Make an exact copy of the records, omitting all images.

----

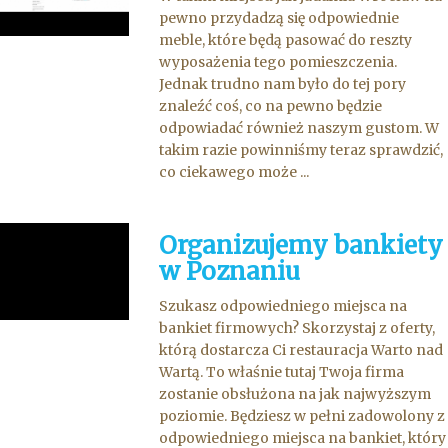
pewno przydadzą się odpowiednie
meble, które będą pasować do reszty
wyposażenia tego pomieszczenia.
Jednak trudno nam było do tej pory
znaleźć coś, co na pewno będzie
odpowiadać również naszym gustom. W
takim razie powinniśmy teraz sprawdzić,
co ciekawego może ...
Organizujemy bankiety
w Poznaniu
Szukasz odpowiedniego miejsca na
bankiet firmowych? Skorzystaj z oferty,
którą dostarcza Ci restauracja Warto nad
Wartą. To właśnie tutaj Twoja firma
zostanie obsłużona na jak najwyższym
poziomie. Będziesz w pełni zadowolony z
odpowiedniego miejsca na bankiet, który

----

Problem solution:
pewno przydadzą się odpowiednie
meble, które będą pasować do reszty
wyposażenia tego pomieszczenia.
Jednak trudno nam było do tej pory
znaleźć coś, co na pewno będzie
odpowiadać również naszym gustom. W
takim razie powinniśmy teraz sprawdzić,
co ciekawego może ...
Organizujemy bankiety
w Poznaniu
Szukasz odpowiedniego miejsca na
bankiet firmowych? Skorzystaj z oferty,
którą dostarcza Ci restauracja Warto nad
Wartą. To właśnie tutaj Twoja firma
zostanie obsłużona na jak najwyższym
poziomie. Będziesz w pełni zadowolony z
odpowiedniego miejsca na bankiet, który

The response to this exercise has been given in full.